Activity |
Print the whole listing exactly as it appears, but skip the pictures.
Extracted information Block Start
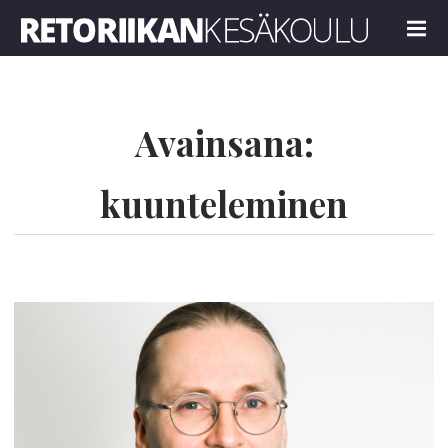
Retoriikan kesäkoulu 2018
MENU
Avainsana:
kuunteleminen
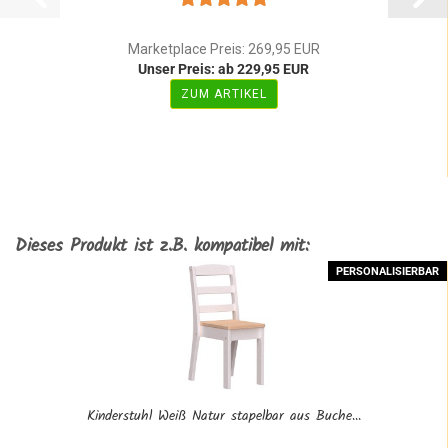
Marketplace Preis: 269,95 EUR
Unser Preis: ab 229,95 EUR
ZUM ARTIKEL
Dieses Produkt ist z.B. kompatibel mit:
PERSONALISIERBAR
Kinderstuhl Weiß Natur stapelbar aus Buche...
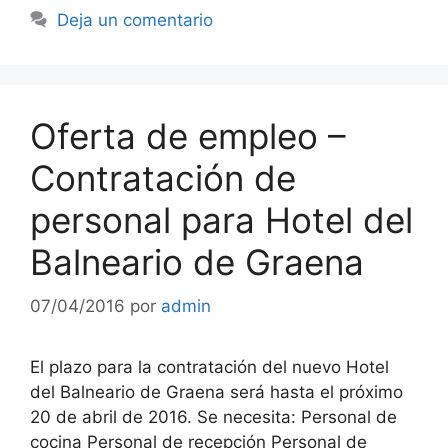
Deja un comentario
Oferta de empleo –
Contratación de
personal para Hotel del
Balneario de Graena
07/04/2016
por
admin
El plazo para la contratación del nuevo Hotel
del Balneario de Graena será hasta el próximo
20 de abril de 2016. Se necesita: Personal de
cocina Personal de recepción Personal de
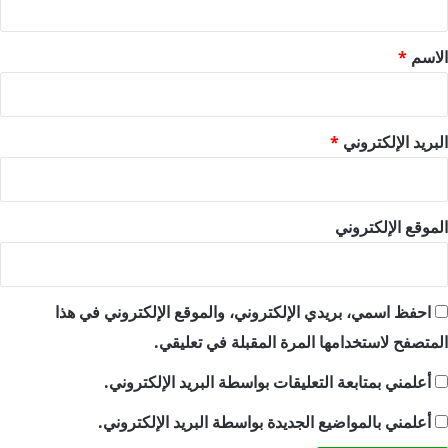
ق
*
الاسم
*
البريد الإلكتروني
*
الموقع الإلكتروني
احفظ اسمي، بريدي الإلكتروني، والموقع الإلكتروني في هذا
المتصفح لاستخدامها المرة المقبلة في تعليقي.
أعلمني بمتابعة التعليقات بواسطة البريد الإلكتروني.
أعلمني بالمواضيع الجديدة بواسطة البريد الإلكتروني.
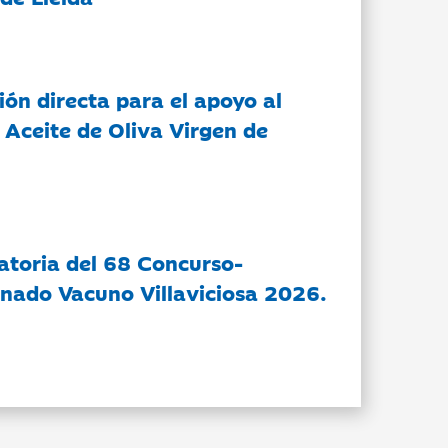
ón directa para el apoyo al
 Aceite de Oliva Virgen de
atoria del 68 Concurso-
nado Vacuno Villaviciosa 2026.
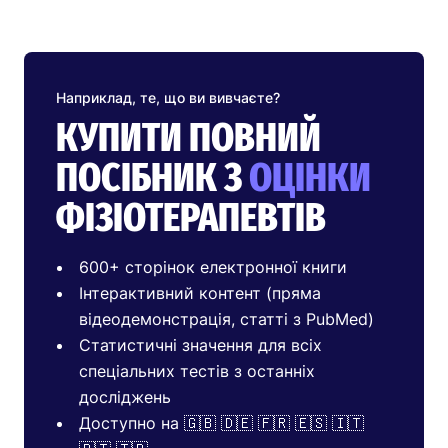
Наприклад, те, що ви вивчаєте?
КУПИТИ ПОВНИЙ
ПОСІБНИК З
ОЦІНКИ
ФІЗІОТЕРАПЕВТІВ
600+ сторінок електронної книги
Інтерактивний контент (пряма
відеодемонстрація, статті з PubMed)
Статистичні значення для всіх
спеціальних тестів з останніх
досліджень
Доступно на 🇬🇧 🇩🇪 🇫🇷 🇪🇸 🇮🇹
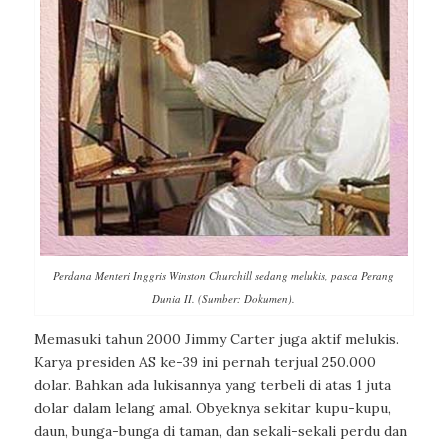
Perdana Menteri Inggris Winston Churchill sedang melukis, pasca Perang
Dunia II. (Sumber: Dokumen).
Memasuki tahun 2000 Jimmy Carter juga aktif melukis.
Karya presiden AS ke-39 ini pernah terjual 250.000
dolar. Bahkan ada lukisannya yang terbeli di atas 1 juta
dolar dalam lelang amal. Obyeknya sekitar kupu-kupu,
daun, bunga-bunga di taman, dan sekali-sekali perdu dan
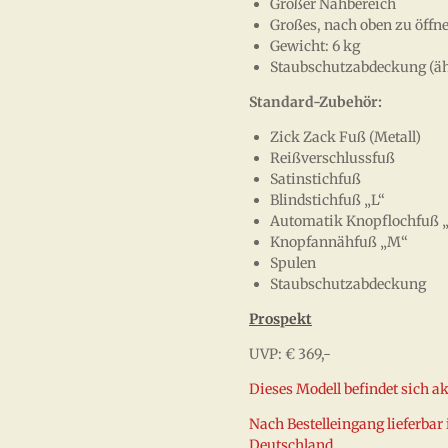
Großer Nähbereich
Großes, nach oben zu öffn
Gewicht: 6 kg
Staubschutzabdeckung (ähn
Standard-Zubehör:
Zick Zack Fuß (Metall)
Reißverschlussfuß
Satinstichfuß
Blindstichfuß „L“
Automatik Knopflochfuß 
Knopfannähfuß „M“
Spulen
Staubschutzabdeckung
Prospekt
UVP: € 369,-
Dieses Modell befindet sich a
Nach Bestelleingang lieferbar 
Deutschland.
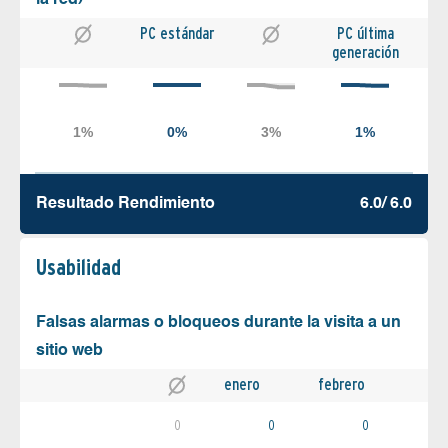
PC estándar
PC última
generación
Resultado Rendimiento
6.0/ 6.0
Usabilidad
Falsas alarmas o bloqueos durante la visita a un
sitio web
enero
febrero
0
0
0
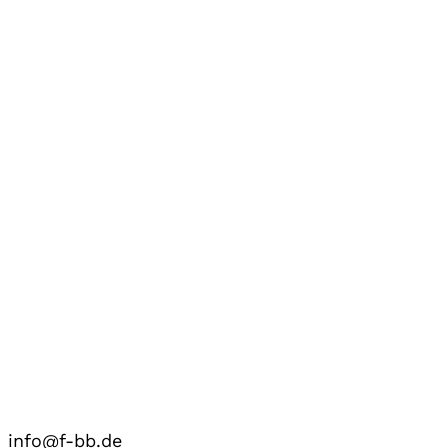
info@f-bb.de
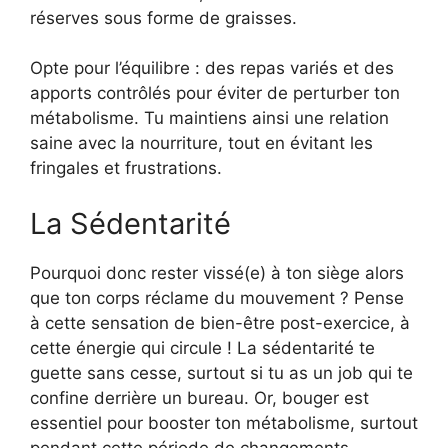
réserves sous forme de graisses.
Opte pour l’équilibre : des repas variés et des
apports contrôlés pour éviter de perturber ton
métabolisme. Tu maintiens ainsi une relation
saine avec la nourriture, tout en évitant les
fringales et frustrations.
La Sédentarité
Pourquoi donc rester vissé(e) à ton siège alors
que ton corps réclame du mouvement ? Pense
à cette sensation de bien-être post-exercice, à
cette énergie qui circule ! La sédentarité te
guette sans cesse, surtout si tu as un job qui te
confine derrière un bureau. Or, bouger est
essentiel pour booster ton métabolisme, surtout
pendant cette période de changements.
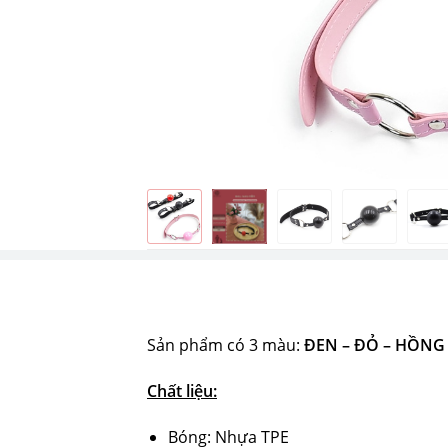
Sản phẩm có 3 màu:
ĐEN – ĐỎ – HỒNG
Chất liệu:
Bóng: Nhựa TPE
Extracted information Block End
Problem solution |
Retoriikan kesäkoulu 2018
MENU
Avainsana:
kuunteleminen
Marketplace Preis: 269,95 EUR
Unser Preis: ab 229,95 EUR
ZUM ARTIKEL
Dieses Produkt ist z.B. kompatibel mit:
PERSONALISIERBAR
Kinderstuhl Weiß Natur stapelbar aus Buche...
Deja un comentario
Oferta de empleo –
Contratación de
personal para Hotel del
Balneario de Graena
07/04/2016
por
admin
El plazo para la contratación del nuevo Hotel
del Balneario de Graena será hasta el próximo
20 de abril de 2016. Se necesita: Personal de
cocina Personal de recepción Personal de
ق
*
الاسم
*
البريد الإلكتروني
*
الموقع الإلكتروني
احفظ اسمي، بريدي الإلكتروني، والموقع الإلكتروني في هذا
المتصفح لاستخدامها المرة المقبلة في تعليقي.
أعلمني بمتابعة التعليقات بواسطة البريد الإلكتروني.
أعلمني بالمواضيع الجديدة بواسطة البريد الإلكتروني.
ón directa para el apoyo al
 Aceite de Oliva Virgen de
atoria del 68 Concurso-
nado Vacuno Villaviciosa 2026.
Наприклад, те, що ви вивчаєте?
КУПИТИ ПОВНИЙ
ПОСІБНИК З
ОЦІНКИ
ФІЗІОТЕРАПЕВТІВ
600+ сторінок електронної книги
Інтерактивний контент (пряма
відеодемонстрація, статті з PubMed)
Статистичні значення для всіх
спеціальних тестів з останніх
досліджень
Доступно на 🇬🇧 🇩🇪 🇫🇷 🇪🇸 🇮🇹
Perdana Menteri Inggris Winston Churchill sedang melukis, pasca Perang
Dunia II. (Sumber: Dokumen).
Memasuki tahun 2000 Jimmy Carter juga aktif melukis.
Karya presiden AS ke-39 ini pernah terjual 250.000
dolar. Bahkan ada lukisannya yang terbeli di atas 1 juta
dolar dalam lelang amal. Obyeknya sekitar kupu-kupu,
daun, bunga-bunga di taman, dan sekali-sekali perdu dan
Großer Nähbereich
Großes, nach oben zu öffn
Gewicht: 6 kg
Staubschutzabdeckung (ähn
Standard-Zubehör:
Zick Zack Fuß (Metall)
Reißverschlussfuß
Satinstichfuß
Blindstichfuß „L“
Automatik Knopflochfuß 
Knopfannähfuß „M“
Spulen
Staubschutzabdeckung
Prospekt
UVP: € 369,-
Dieses Modell befindet sich a
Nach Bestelleingang lieferbar 
Deutschland.
PC estándar
PC última
generación
Resultado Rendimiento
6.0/ 6.0
Usabilidad
Falsas alarmas o bloqueos durante la visita a un
sitio web
enero
febrero
0
0
0
info@f-bb.de
réserves sous forme de graisses.
Opte pour l’équilibre : des repas variés et des
apports contrôlés pour éviter de perturber ton
métabolisme. Tu maintiens ainsi une relation
saine avec la nourriture, tout en évitant les
fringales et frustrations.
La Sédentarité
Pourquoi donc rester vissé(e) à ton siège alors
que ton corps réclame du mouvement ? Pense
à cette sensation de bien-être post-exercice, à
cette énergie qui circule ! La sédentarité te
guette sans cesse, surtout si tu as un job qui te
confine derrière un bureau. Or, bouger est
essentiel pour booster ton métabolisme, surtout
pendant cette période de changements.
Sản phẩm có 3 màu:
ĐEN – ĐỎ – HỒNG
Chất liệu:
Bóng: Nhựa TPE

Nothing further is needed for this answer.